Improve LFSR-Based Encryption With An Extra Layer Of Protection

Jan. 31, 2008
Encryption coding schemes for asynchronous data used in message/speech communication systems typically employ an LFSR-based (linear feedback shift register) design. Such a design creates a single minimal polynomial pseudorandom bit sequence (P

Encryption coding schemes for asynchronous data used in message/speech communication systems typically employ an LFSR-based (linear feedback shift register) design. Such a design creates a single minimal polynomial pseudorandom bit sequence (PRBS) code. The state of the shift registers periodically changes according to another algorithm called the keying algorithm. To enhance security, the keying algorithm is changed periodically (say, every six months), depending on the algorithm’s crack resistivity.

If designers could use a random code with a repetition period approximating infinity, the crack resistivity would increase tremendously. The approach described here provides a simple way to achieve performance nearly that of a random code for encryption. Furthermore, it can be implemented using the well-known LSFR-based system.

In a conventional LFSR-based encryptor, the clock used to run the shift registers and the keying algorithm generator is the same as that used by or recovered from the incoming data (Fig. 1). The incoming data is XORed (Exclusive ORed) with the output from the last shift register in the main algorithm generator. The keying algorithm generator only resets the keys of the shift registers periodically in synchronicity with the main algorithm. The encryptor’s final data output is transmitted to the intended receiver, which has the same hardware as used in the transmitter. In the receiver, the initialization of the shift register and the keying algorithm generator is accomplished using the start signal from the transmitter.

The major factor in creating an encryption code is its pseudorandomness. That is, although it’s large, the code has a finite number of bits, after which it repeats from the beginning. The scheme described here simulates the increase of this repetition period to the point where, for all practical purposes, the code is random.

While the scheme can be developed using any number of different algorithms, for clarity it’s explained here using five algorithms, each with its own keying algorithm—that is, Alg1/ K1 through Alg5/K5—with only one in use at a particular instant (Fig. 2). The difference between the conventional technique and this coding is that the algorithms’ sequence changes in a random way from one period to the next (Fig. 2, again). Depending on the number of algorithms used and their arrangement, the repetition of the complete encryption code can approximate a true random bit pattern.

Considering the example of five algorithms and five different keys corresponding to each, simple mathematics shows that the crack resistivity for such patterns can be 55 times the crack resistivity of a single code, assuming that all of the codes individually have the same crack resistivity. Depending on the system’s requirements, the arrangement of concatenation can be any serialization of the five algorithms, with the maximum length of the period being 55 – 1, i.e., 3124.

Figure 3 shows a block diagram of the transmission side of this enhanced coding scheme. The clock is derived from the incoming data to maintain phase synchronization between the encryption code and the data. Each code generator’s output is fed to the multiplexer input port that corresponds to the algorithm’s position in the encryption code. The control port is also a code generator but with a parallel output connected to the multiplexer’s input control port.

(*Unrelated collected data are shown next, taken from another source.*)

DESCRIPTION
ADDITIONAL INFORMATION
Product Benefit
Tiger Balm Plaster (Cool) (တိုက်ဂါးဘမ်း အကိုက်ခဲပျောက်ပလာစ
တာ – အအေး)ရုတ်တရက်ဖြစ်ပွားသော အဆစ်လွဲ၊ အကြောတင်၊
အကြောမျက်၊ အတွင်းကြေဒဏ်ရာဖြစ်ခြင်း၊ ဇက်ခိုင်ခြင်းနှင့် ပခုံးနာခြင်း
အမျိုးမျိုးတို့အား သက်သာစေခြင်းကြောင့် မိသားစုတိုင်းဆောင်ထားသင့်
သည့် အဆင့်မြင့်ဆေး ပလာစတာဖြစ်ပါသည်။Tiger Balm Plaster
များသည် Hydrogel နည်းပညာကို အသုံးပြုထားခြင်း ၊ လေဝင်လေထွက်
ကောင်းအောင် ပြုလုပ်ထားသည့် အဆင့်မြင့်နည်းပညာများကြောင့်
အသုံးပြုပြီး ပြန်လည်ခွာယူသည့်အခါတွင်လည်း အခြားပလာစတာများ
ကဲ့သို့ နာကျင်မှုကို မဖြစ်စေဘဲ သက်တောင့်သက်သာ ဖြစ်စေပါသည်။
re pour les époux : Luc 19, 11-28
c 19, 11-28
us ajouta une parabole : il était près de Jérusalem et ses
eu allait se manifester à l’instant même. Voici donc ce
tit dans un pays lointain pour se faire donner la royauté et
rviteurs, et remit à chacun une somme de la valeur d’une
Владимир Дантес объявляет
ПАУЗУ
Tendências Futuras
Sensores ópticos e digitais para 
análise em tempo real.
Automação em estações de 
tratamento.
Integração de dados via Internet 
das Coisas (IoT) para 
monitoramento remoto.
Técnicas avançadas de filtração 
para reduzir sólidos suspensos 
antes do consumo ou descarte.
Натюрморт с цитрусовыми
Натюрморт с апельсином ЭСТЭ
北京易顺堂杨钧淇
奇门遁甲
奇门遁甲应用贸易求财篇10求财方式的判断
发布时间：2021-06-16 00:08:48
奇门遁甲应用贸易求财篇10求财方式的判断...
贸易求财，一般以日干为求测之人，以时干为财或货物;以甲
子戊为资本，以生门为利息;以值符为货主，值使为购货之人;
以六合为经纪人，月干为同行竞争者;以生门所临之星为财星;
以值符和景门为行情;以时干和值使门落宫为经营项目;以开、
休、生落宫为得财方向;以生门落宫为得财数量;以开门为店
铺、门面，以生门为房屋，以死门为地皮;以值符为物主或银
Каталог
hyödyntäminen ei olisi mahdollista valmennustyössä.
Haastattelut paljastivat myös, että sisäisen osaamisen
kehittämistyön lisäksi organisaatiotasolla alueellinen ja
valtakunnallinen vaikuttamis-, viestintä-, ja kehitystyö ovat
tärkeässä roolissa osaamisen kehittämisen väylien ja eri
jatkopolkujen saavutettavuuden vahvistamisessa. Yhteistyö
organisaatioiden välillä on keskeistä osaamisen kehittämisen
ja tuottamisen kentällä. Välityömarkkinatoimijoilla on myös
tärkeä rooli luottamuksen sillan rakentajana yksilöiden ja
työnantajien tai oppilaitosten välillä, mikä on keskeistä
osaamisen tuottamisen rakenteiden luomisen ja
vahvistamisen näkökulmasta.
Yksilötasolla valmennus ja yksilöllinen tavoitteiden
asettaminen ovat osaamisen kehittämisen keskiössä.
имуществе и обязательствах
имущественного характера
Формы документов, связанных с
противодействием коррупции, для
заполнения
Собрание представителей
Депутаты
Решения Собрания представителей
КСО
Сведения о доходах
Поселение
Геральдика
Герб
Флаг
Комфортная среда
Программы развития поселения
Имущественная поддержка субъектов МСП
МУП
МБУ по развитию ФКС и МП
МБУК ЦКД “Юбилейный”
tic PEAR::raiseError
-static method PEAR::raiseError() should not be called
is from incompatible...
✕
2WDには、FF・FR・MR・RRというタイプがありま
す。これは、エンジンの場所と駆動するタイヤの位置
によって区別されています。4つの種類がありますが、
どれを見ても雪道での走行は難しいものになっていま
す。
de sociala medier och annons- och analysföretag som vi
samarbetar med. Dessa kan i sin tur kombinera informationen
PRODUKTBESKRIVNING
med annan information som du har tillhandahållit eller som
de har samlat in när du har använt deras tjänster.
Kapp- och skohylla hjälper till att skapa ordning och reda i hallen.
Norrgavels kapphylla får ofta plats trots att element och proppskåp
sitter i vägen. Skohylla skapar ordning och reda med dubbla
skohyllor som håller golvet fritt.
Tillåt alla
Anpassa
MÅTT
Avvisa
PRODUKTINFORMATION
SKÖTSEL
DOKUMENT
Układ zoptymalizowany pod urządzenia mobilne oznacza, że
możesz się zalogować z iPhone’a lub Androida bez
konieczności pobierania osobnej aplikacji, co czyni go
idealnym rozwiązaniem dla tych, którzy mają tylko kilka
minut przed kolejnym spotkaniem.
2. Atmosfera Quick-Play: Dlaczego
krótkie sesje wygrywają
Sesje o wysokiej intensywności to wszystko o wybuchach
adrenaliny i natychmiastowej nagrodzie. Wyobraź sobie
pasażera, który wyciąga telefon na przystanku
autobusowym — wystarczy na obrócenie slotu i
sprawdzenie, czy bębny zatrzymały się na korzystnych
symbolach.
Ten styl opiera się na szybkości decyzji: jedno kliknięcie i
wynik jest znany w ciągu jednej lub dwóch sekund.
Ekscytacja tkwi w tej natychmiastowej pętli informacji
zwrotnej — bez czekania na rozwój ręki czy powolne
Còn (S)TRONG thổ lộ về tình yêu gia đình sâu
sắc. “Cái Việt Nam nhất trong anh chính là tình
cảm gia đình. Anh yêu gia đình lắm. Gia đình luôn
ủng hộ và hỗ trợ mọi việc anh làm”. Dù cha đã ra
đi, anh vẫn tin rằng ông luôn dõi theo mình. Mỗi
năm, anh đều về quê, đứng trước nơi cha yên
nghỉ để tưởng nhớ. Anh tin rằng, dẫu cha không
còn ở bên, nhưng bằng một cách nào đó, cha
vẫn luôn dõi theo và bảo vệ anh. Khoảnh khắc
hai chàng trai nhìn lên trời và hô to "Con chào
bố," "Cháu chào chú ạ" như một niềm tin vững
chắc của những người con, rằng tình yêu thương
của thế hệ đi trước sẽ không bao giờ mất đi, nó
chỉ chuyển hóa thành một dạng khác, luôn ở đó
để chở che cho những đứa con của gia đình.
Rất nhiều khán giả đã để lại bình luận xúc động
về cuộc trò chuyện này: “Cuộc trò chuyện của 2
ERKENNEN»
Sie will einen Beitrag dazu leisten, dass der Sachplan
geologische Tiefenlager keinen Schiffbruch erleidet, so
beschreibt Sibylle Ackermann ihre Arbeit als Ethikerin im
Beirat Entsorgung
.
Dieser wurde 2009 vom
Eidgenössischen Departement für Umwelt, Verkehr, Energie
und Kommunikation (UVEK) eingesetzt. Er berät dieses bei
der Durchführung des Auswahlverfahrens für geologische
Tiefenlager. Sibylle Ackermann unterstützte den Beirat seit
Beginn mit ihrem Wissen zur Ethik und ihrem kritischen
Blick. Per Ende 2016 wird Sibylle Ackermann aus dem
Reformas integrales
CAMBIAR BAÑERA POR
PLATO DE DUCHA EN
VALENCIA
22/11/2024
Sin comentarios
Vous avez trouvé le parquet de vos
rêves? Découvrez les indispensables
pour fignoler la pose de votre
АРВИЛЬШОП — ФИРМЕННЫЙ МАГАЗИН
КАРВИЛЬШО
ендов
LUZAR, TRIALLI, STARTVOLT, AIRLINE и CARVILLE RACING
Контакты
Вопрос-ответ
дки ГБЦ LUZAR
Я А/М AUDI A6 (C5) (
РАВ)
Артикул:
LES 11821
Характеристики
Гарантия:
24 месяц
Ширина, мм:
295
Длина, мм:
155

Initially, all five algorithm generators work at the same clock rate—the clock frequency. The control code generator selects the sequence of the positions of various code patterns. As soon as the system is ready for transmission of data, the Tx Ready signal is applied. This initializes all registers and the keying generator at its initial code setting, so that the code starts immediately from period 1, as in Figure 2. The duration of stay at any Alg i is determined by the time the multiplexer stays at a particular place.

The structure of the algorithm generator and keying generator on the receive side is similar to that on the transmitter side (Fig. 4; the clock is derived from the received data similar to the Tx side, but not shown in the figure). But on the receive side, the initializing signal to set the shift registers at their initial setting in synchronization with the transmitter side is a Data Ready pulse received from the signaling channel to indicate the start of the data.

The control signal from the demultiplexer selects the algorithm corresponding to the time slot of the encryption code. The incoming data is XORed in the XOR gate and then ANDed with the timing pulse corresponding to the location of the appropriate algorithm to regenerate the transmitted data.

A unique advantage of this approach is that after getting the start signal, all of the algorithm generators perform independently. Their selection by the control code (which, depending on the system’s requirements, can be an algorithm different from the main algorithms) has no bearing on the algorithm’s periodicity. Looking at Figure 2, this means that in frame period 1 and period Y, the bit patterns within any algorithm, say Alg i, will not be same for any specific Alg i. If planned properly in the selection of encryption algorithms, this feature will provide near true randomness in the data pattern, thus increasing the crack resistivity significantly.